[[ Data extracts open ]]
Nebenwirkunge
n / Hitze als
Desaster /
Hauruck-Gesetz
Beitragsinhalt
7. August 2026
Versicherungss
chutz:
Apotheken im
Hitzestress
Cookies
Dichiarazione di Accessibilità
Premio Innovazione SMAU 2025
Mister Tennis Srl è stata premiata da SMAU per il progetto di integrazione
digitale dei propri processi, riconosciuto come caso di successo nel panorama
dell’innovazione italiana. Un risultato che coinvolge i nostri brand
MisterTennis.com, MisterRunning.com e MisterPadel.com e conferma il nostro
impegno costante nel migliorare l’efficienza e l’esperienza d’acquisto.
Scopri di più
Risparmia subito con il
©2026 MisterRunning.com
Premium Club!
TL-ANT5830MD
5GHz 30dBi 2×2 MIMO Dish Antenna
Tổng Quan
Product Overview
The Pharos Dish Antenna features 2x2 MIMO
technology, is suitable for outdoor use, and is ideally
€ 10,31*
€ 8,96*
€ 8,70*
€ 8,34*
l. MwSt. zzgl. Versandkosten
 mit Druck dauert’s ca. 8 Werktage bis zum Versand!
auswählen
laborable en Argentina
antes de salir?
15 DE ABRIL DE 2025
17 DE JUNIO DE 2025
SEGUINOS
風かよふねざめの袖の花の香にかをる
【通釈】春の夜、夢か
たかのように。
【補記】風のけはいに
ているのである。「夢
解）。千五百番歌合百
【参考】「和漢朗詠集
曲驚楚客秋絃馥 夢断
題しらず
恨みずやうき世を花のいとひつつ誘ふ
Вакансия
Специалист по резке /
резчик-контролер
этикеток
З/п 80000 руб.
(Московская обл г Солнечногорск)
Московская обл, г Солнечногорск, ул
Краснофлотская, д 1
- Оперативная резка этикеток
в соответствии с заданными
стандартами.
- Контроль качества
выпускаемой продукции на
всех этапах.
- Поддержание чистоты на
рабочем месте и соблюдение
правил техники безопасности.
[[ Data extracts closed ]]
## What is being asked
Filter the records above for "SMAU" and copy every matching line.

## Task result
Premio Innovazione SMAU 2025
Mister Tennis Srl è stata premiata da SMAU per il progetto di integrazione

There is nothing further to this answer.